I’ve been fighting myself to discover the reason for the breakdown in writing. I think I came up with it, walking back from the library where I’d taken out Solti’s Gotterdammerung and a Count Basie Album — there are two types of writer. The Programmatic and the Instructive. I am of the latter and it would be best for me just to wing it rather than trying to work out why and wherefore1.
Went to see the Kenneth Anger Retrospective at the Glasgow Film Theatre. It started at 5 and I left before the end. It was two programs consecutively — the prints not having arrived correctly for the first program when it was meant to have been shown. Indigestible in this quantity. My concentration broke after a few hours. There were some wonderful moments, none of them in Anger’s films.
‘All My Life’ by Bruce Baillie was interesting, a three minute tracking shot, out of focus, of a fence, accompanied by Ella Fitzgerald [with Teddy Wilson & His Orchestra].
‘A Trip to the Moon’ (or whatever it was) by George Méliès 1902 was absolutely wonderful, a pure look at Victorian Inventionism. The sets used were like etchings, most of the objects including the spaceship-cum-submarine were one dimensional —cardboard cuts-outs.
The extract from Max Reinhardt’s 1935 A Midsummer Night’s Dream was incredible. I’d much rather have seen the whole of this than Anger’s thirty minutes of plotless trip-fodder.
Anger played Puck, with great comprehension of the lines, and looked like a young Mickey Rooney. I enjoyed the extract from Jarman’s The Last of England which I haven’t seen in its entirety. It included some beautiful single images — the woman dancing in front of a fire and a sunset in her broken wedding gown,
— but I think, without the rest of the film, they were too knowingly beautiful, beautiful only for beauty’s sake, no kinesis.

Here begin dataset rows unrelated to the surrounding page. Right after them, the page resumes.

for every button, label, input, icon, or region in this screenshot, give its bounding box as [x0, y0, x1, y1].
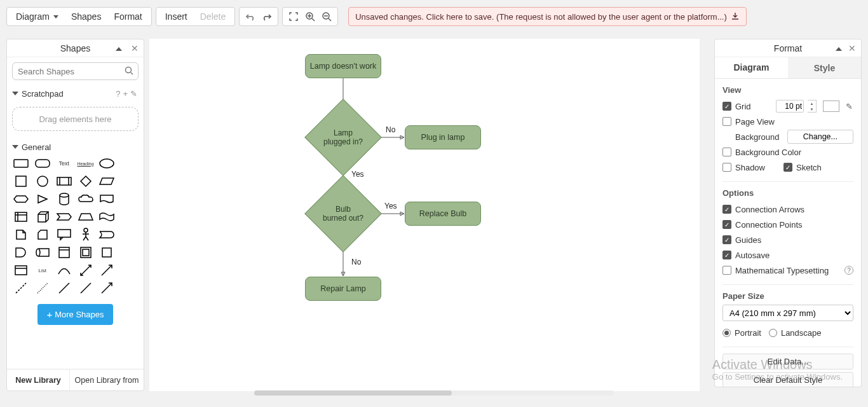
help-icon[interactable]: ? [844, 266, 853, 275]
landscape-radio[interactable] [769, 329, 777, 337]
shape-triangle[interactable] [34, 192, 51, 206]
shape-card[interactable] [34, 228, 51, 242]
conn-points-checkbox[interactable] [722, 220, 731, 229]
portrait-radio[interactable] [722, 329, 731, 337]
shape-dashline[interactable] [12, 281, 30, 295]
shape-or[interactable] [98, 228, 116, 242]
node-decision-plugged[interactable]: Lamp plugged in? [316, 110, 370, 165]
collapse-icon[interactable] [836, 43, 842, 53]
shape-roundrect[interactable] [34, 156, 51, 170]
shape-blank3[interactable] [119, 192, 137, 206]
shape-internal[interactable] [12, 210, 30, 224]
shape-note[interactable] [12, 228, 30, 242]
more-shapes-button[interactable]: +More Shapes [37, 304, 112, 325]
shape-blank4[interactable] [119, 210, 137, 224]
open-library-button[interactable]: Open Library from [70, 369, 144, 390]
general-row[interactable]: General [12, 140, 139, 154]
search-icon[interactable] [125, 66, 133, 77]
sketch-checkbox[interactable] [783, 163, 792, 172]
shape-list-label[interactable]: List [34, 263, 51, 277]
edit-icon[interactable]: ✎ [129, 89, 139, 99]
node-decision-bulb[interactable]: Bulb burned out? [316, 186, 370, 241]
shape-arrow[interactable] [98, 263, 116, 277]
autosave-checkbox[interactable] [722, 251, 731, 259]
shape-trapezoid[interactable] [77, 210, 95, 224]
shape-list[interactable] [12, 263, 30, 277]
add-icon[interactable]: + [121, 89, 129, 99]
shape-blank6[interactable] [119, 245, 137, 259]
tab-style[interactable]: Style [788, 57, 861, 78]
shape-heading[interactable]: Heading [77, 156, 95, 170]
shape-blank7[interactable] [119, 263, 137, 277]
shape-arrow2[interactable] [98, 281, 116, 295]
grid-size-input[interactable] [776, 100, 804, 113]
background-change-button[interactable]: Change... [787, 130, 853, 144]
shape-diamond[interactable] [77, 174, 95, 188]
node-repair[interactable]: Repair Lamp [305, 277, 381, 301]
shape-cloud[interactable] [77, 192, 95, 206]
grid-color-edit-icon[interactable]: ✎ [844, 100, 853, 112]
search-input[interactable] [12, 62, 139, 80]
node-plug-in[interactable]: Plug in lamp [405, 125, 481, 149]
paper-size-select[interactable]: A4 (210 mm x 297 mm) [722, 305, 853, 321]
undo-icon[interactable] [242, 8, 259, 25]
shape-step[interactable] [55, 210, 73, 224]
shape-curve[interactable] [55, 263, 73, 277]
shape-rect[interactable] [12, 156, 30, 170]
shape-dotline[interactable] [34, 281, 51, 295]
clear-style-button[interactable]: Clear Default Style [722, 372, 853, 387]
shape-tape[interactable] [98, 210, 116, 224]
scratchpad-row[interactable]: Scratchpad ? + ✎ [12, 86, 139, 100]
shape-line[interactable] [55, 281, 73, 295]
zoom-in-icon[interactable] [302, 8, 318, 25]
shape-document[interactable] [98, 192, 116, 206]
format-menu[interactable]: Format [107, 9, 148, 24]
canvas[interactable]: Lamp doesn't work Lamp plugged in? No Pl… [149, 39, 700, 391]
shape-square[interactable] [12, 174, 30, 188]
shadow-checkbox[interactable] [722, 163, 731, 172]
shape-process[interactable] [55, 174, 73, 188]
shape-actor[interactable] [77, 228, 95, 242]
shape-blank2[interactable] [119, 174, 137, 188]
edit-data-button[interactable]: Edit Data... [722, 354, 853, 369]
shape-cube[interactable] [34, 210, 51, 224]
shape-rect3[interactable] [98, 245, 116, 259]
close-icon[interactable]: ✕ [131, 43, 139, 53]
diagram-menu[interactable]: Diagram [10, 9, 65, 24]
shape-hexagon[interactable] [12, 192, 30, 206]
shape-parallelogram[interactable] [98, 174, 116, 188]
help-icon[interactable]: ? [114, 89, 121, 99]
node-start[interactable]: Lamp doesn't work [305, 54, 381, 78]
pageview-checkbox[interactable] [722, 117, 731, 126]
shape-blank5[interactable] [119, 228, 137, 242]
zoom-out-icon[interactable] [318, 8, 335, 25]
shapes-menu[interactable]: Shapes [65, 9, 107, 24]
shape-ellipse[interactable] [98, 156, 116, 170]
shape-frame[interactable] [77, 245, 95, 259]
shape-container[interactable] [55, 245, 73, 259]
collapse-icon[interactable] [116, 43, 125, 53]
shape-text[interactable]: Text [55, 156, 73, 170]
grid-size-stepper[interactable]: ▲▼ [808, 100, 817, 113]
grid-color-swatch[interactable] [823, 100, 839, 112]
insert-button[interactable]: Insert [159, 9, 194, 24]
bgcolor-checkbox[interactable] [722, 148, 731, 156]
shape-datastore[interactable] [34, 245, 51, 259]
shape-blank[interactable] [119, 156, 137, 170]
math-checkbox[interactable] [722, 266, 731, 275]
unsaved-banner[interactable]: Unsaved changes. Click here to save. (Th… [348, 7, 747, 26]
horizontal-scrollbar[interactable] [254, 390, 614, 396]
node-replace-bulb[interactable]: Replace Bulb [405, 202, 481, 226]
redo-icon[interactable] [259, 8, 275, 25]
guides-checkbox[interactable] [722, 235, 731, 244]
scratchpad-dropzone[interactable]: Drag elements here [12, 107, 139, 131]
scrollbar-thumb[interactable] [254, 390, 452, 396]
delete-button[interactable]: Delete [194, 9, 232, 24]
shape-and[interactable] [12, 245, 30, 259]
shape-circle[interactable] [34, 174, 51, 188]
grid-checkbox[interactable] [722, 102, 731, 111]
fit-icon[interactable] [285, 8, 302, 25]
new-library-button[interactable]: New Library [7, 369, 70, 390]
shape-biarrow[interactable] [77, 263, 95, 277]
tab-diagram[interactable]: Diagram [715, 57, 788, 78]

Like 4AD album covers.
Finally, Ivan the Terrible by Eisenstein was great.
I’ve never seen anything else by Eisenstein except a short extract from Potemkin, illustrative of montage, of engines, ships, whistles, celebrating tars.

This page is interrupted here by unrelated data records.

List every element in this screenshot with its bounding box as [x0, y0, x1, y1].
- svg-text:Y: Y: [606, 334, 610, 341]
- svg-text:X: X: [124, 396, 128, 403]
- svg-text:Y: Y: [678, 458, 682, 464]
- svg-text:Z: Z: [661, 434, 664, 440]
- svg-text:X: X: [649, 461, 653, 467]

I can see, especially in the main set-up [of Ivan the Terrible] — looking down on a large throne room — that Olivier had this in mind for Richard III. Also the shadowplay.

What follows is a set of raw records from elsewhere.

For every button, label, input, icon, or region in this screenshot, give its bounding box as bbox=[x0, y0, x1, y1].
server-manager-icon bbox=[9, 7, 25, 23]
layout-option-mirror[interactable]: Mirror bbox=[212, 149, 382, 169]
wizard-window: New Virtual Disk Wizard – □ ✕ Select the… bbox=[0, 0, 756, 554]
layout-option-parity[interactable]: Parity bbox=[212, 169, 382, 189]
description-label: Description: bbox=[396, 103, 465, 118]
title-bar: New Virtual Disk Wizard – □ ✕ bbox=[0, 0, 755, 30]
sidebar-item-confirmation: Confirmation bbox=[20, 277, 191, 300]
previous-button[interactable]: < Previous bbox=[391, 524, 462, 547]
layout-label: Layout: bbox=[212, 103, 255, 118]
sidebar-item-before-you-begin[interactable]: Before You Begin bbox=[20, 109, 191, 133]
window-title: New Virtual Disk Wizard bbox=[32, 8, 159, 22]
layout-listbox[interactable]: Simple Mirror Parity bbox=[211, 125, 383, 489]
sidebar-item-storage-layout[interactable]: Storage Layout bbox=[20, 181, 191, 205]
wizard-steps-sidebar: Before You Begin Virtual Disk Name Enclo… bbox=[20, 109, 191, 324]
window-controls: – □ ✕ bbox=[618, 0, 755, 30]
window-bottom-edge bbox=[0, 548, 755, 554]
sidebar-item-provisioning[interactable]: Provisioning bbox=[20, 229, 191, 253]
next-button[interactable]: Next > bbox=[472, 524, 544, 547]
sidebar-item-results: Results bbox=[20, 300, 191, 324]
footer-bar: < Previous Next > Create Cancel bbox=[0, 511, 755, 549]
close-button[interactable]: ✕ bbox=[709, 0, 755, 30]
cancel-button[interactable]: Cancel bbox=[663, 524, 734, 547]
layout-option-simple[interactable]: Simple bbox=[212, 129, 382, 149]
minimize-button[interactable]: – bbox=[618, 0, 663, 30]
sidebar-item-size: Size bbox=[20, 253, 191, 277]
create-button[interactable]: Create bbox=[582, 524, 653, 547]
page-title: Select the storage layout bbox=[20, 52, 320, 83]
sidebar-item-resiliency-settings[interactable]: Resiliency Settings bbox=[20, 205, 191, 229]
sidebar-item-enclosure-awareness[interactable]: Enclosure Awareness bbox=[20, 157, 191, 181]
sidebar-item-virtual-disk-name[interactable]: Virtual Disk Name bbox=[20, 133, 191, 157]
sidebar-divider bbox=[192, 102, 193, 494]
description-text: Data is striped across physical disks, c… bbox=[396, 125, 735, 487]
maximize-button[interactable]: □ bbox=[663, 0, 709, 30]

Anger’s films, in attempting a gay inconography, have some social-historical interest, the V-shaped-torso tucked into jeans has now been hijacked by every other Athena postcard. They were just so fey, so tedious these films2. And nothing is going to make me sit through half an hour of E.L.O.3 No way.
Young-Toby seems to be struggling toward the distinction between Planners and Pantsers.
So patronising, this. I wonder what I’d think of them now.
The soundtrack to a 1978 cut of Inauguration of the Pleasure Dome uses Electric Light Orchestra’s ‘Eldorado’.